DATASET EXTRACT: Begin

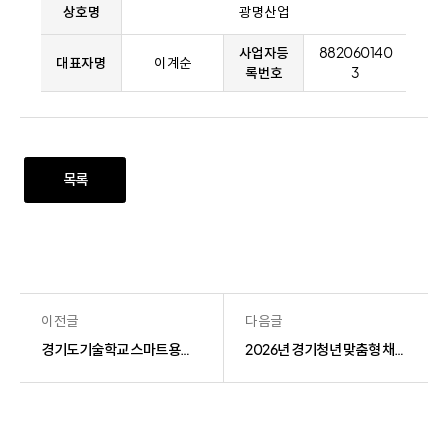
상호명
광명산업
사업자등
882060140
대표자명
이계순
록번호
3
목록
이전글
다음글
경기도기술학교 스마트용접학과 교육용 장비 구매
2026년 경기청년 맞춤형 채용지원 서비스 사업 취업프로그램 운영 용역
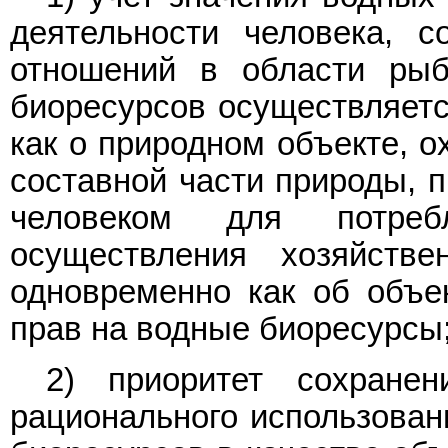
деятельности человека, с
отношений в области рыб
биоресурсов осуществляетс
как о природном объекте, 
составной части природы, 
человеком для потреб
осуществления хозяйств
одновременно как об объе
прав на водные биоресурсы
2) приоритет сохране
рационального использован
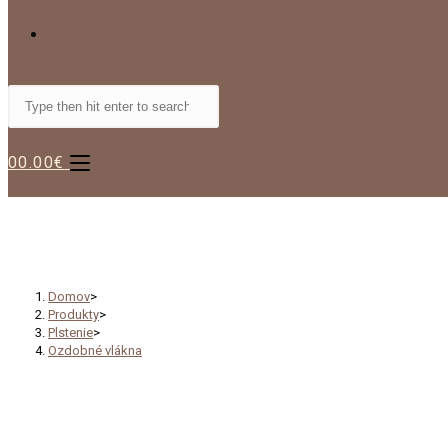
TOGGLE
Search
WEBSITE
this
website
0
0.00
€
SEARCH
Ozdobné vlákna
Domov
>
Produkty
>
Plstenie
>
Ozdobné vlákna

DATASET EXTRACT: End

## TASK OBJECTIVE
Omit every picture while printing the data word for word.

## ANSWER
상호명
광명산업
사업자등
882060140
대표자명
이계순
록번호
3
목록
이전글
다음글
경기도기술학교 스마트용접학과 교육용 장비 구매
2026년 경기청년 맞춤형 채용지원 서비스 사업 취업프로그램 운영 용역
деятельности человека, с
отношений в области рыб
биоресурсов осуществляетс
как о природном объекте, 
составной части природы, 
человеком для потреб
осуществления хозяйств
одновременно как об объе
прав на водные биоресурсы
2) приоритет сохране
рационального использован
TOGGLE
Search
WEBSITE
this
website
0
0.00
€
SEARCH
Ozdobné vlákna
Domov
>
Produkty
>
Plstenie
>
Ozdobné vlákna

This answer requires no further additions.